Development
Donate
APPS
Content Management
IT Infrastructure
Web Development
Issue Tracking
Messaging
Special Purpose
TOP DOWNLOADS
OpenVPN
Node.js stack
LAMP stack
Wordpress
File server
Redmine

• Problem description
Please copy exactly the lines from the one that contains "Node.js stack" up to and including the final line of the listing above.

• Your response
Node.js stack
LAMP stack
Wordpress
File server
Redmine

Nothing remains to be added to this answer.